Die Studie vermittelt Forscher*innen, Politiker*innen und allen anderen im Bereich der Familienarbeit Tätigen eine facettenreiche und strukturierte Beschreibung, wie Eltern heute in ihrer verbliebenen Familienzeit handeln (müssen). Sichtbar wird die Art und das Anforderungsprofil der familialen Care-Arbeit für Kinder sowie die Unterschiedlichkeit der Realisierung. Die Bedeutung der Studie liegt in der breiten und gleichzeitig tiefen sowie differenzierenden Analyse auf der Grundlage des arbeitssoziologischen Konzepts des Arbeitshandelns (Böhle 2010).

Veröffentlichungen:

  • Derboven, Wibke (2016): Macht aktive Elternschaft sozial ungleich?

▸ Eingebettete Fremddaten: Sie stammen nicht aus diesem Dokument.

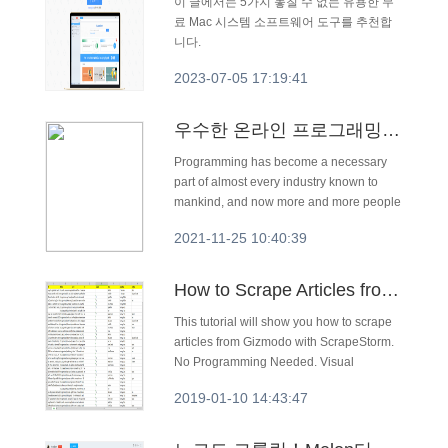
이 글에서는 5가지 놓칠 수 없는 유용한 무
료 Mac 시스템 소프트웨어 도구를 추천합
니다.
2023-07-05 17:19:41
우수한 온라인 프로그래밍 웹사이트
Programming has become a necessary
part of almost every industry known to
mankind, and now more and more people
have begun their programming journey.
2021-11-25 10:40:39
How to Scrape Articles from Gizmodo
This tutorial will show you how to scrape
articles from Gizmodo with ScrapeStorm.
No Programming Needed. Visual
Operation.
2019-01-10 14:43:47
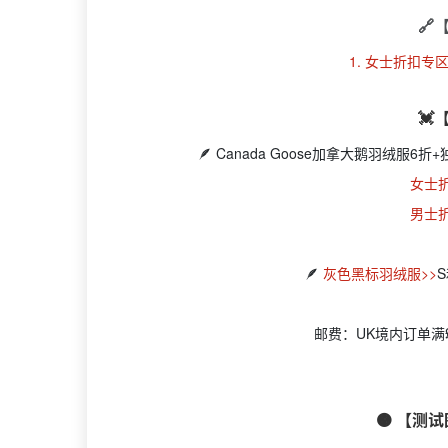
🔗
1. 女士折扣专区
💓
🪶 Canada Goose加拿大鹅羽绒服
女士
男士
🪶
灰色黑标羽绒服>>
邮费：UK境内订单满
🟠 【测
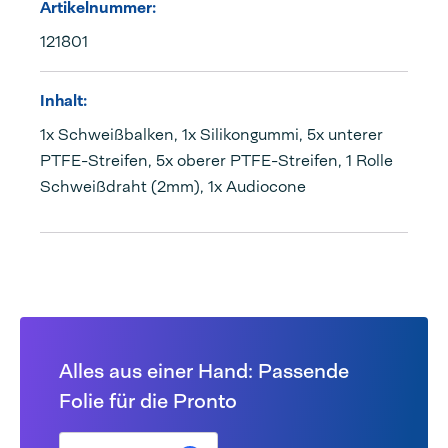
Artikelnummer:
121801
Inhalt:
1x Schweißbalken, 1x Silikongummi, 5x unterer
PTFE-Streifen, 5x oberer PTFE-Streifen, 1 Rolle
Schweißdraht (2mm), 1x Audiocone
Alles aus einer Hand: Passende
Folie für die Pronto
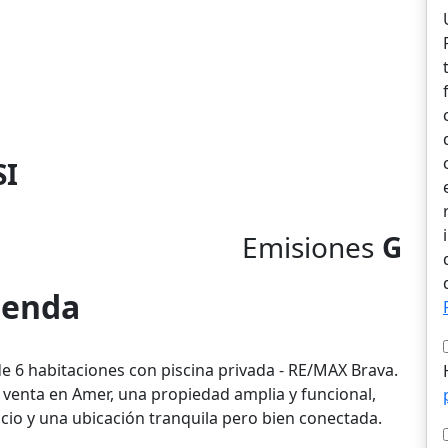
SI
Emisiones
G
vienda
de 6 habitaciones con piscina privada - RE/MAX Brava.
 venta en Amer, una propiedad amplia y funcional,
acio y una ubicación tranquila pero bien conectada.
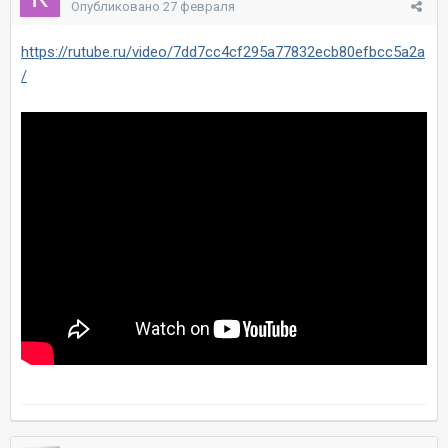
Опубликовано
27 февраля
https://rutube.ru/video/7dd7cc4cf295a77832ecb80efbcc5a2a
/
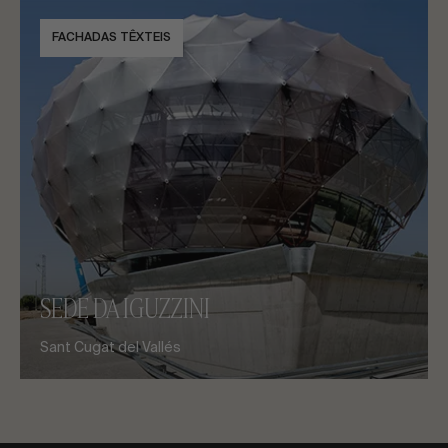
FACHADAS TÊXTEIS
SEDE DA IGUZZINI
Sant Cugat del Vallés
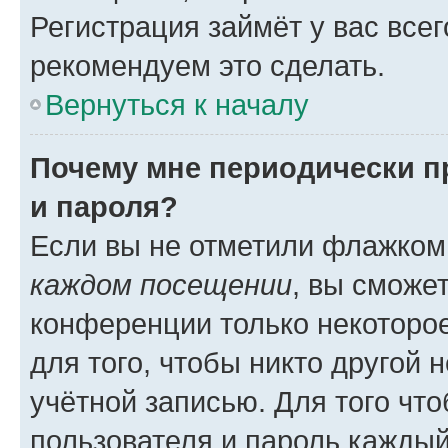
Регистрация займёт у вас всег
рекомендуем это сделать.
Вернуться к началу
Почему мне периодически п
и пароля?
Если вы не отметили флажком
каждом посещении
, вы сможе
конференции только некоторое
для того, чтобы никто другой 
учётной записью. Для того чт
пользователя и пароль каждый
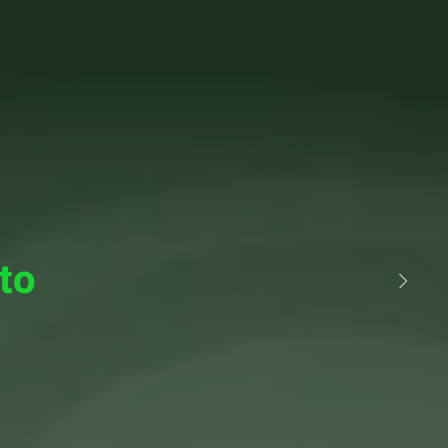
odutos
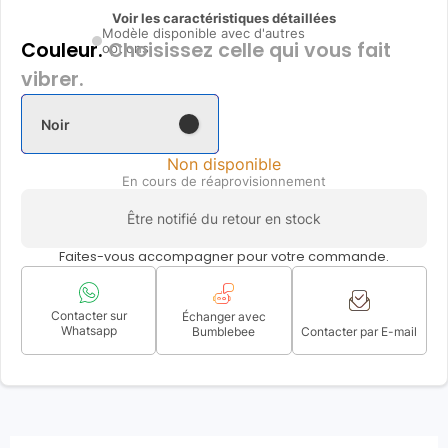
Voir les caractéristiques détaillées
Modèle disponible avec d'autres
Couleur.
Choisissez celle qui vous fait
options
vibrer.
Noir
Non disponible
En cours de réaprovisionnement
Être notifié du retour en stock
Faites-vous accompagner pour votre commande.
Contacter sur
Échanger avec
Whatsapp
Bumblebee
Contacter par E-mail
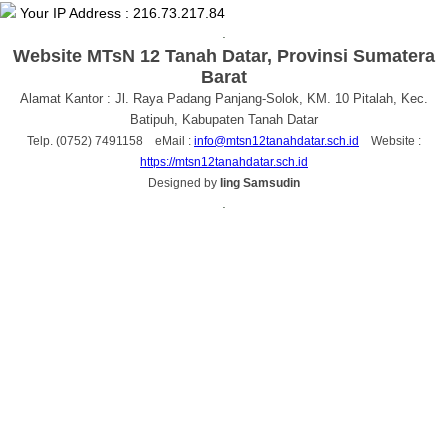
Your IP Address : 216.73.217.84
.
Website MTsN 12 Tanah Datar, Provinsi Sumatera
Barat
Alamat Kantor : Jl. Raya Padang Panjang-Solok, KM. 10 Pitalah, Kec.
Batipuh, Kabupaten Tanah Datar
Telp. (0752) 7491158 eMail :
info@mtsn12tanahdatar.sch.id
Website :
https://mtsn12tanahdatar.sch.id
Designed by
Iing Samsudin
.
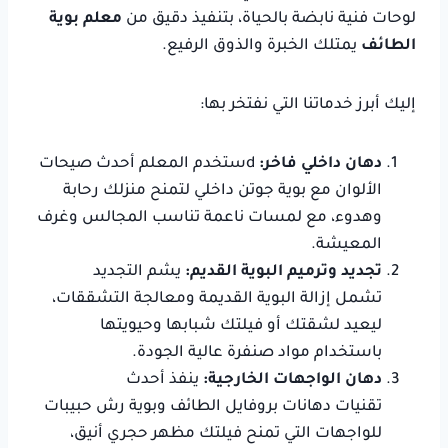
لوحات فنية نابضة بالحياة، بتنفيذ دقيق من
معلم بوية
الطائف
يمتلك الخبرة والذوق الرفيع.
إليك أبرز خدماتنا التي نفتخر بها:
دهان داخلي فاخر:
dستخدم المعلم أحدث صيحات
الألوان مع بوية جوتن داخلي لتمنح منزلك رحابة
وهدوء، مع لمسات ناعمة تناسب المجالس وغرف
المعيشة.
تجديد وترميم البوية القديم:
يشم التجديد
تشمل إزالة البوية القديمة ومعالجة التشققات،
ليعيد لشقتك أو فيلتك شبابها وحيويتها
باستخدام مواد صنفرة عالية الجودة.
دهان الواجهات الخارجية:
ينفذ أحدث
تقنيات دهانات بروفايل الطائف وبوية رش حبيبات
للواجهات التي تمنح فيلتك مظهر حجري أنيق،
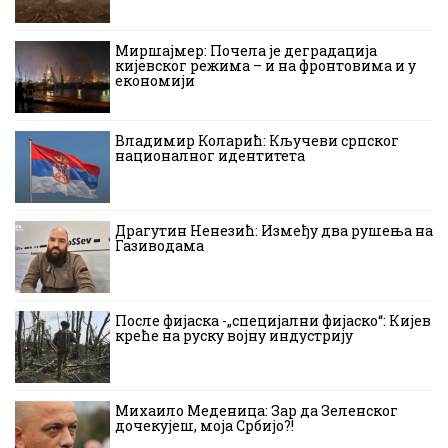
Миршајмер: Почела је деградација
кијевског режима – и на фронтовима и у
економији
Владимир Коларић: Кључеви српског
националног идентитета
Драгутин Ненезић: Између два рушења на
Газиводама
После фијаска -„специјални фијаско“: Кијев
креће на руску војну индустрију
Михаило Меденица: Зар да Зеленског
дочекујеш, моја Србијо?!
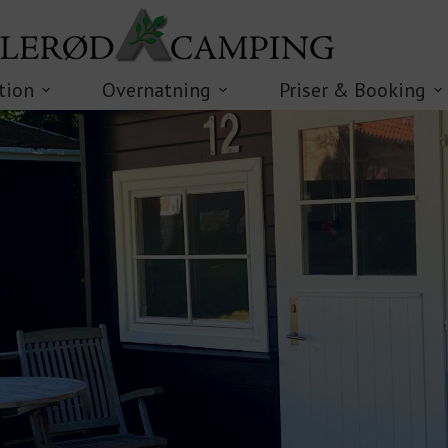
tion
Overnatning
Priser & Booking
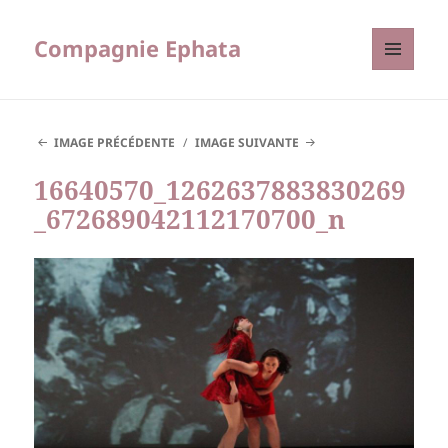
Compagnie Ephata
MENU
ET
WIDGETS
IMAGE PRÉCÉDENTE
IMAGE SUIVANTE
16640570_1262637883830269
_672689042112170700_n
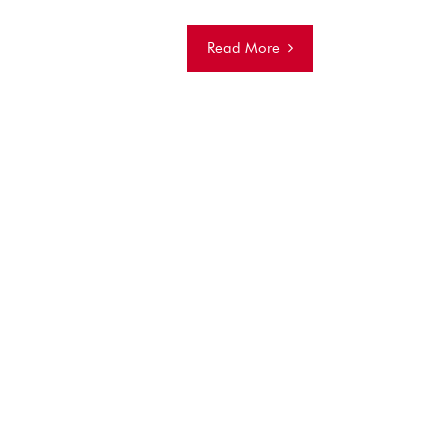
Read More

In: Carstensen, Tanja; Groß, Melanie; Schrader, Kathrin (Hg.) (2016): Care | Sex | Net | Work. Feministische Kämpfe und Kritiken der Gegenwart. Gabriele Winker zum 60. Geburtstag gewidmet. Münster: Unrast, S. 95-104.
  • Derboven, Wibke (im Erscheinen): Elternschaft als Arbeit. Familiales Care-Handeln für Kinder. Eine arbeitssoziologische Analyse. Bielefeld: transcript.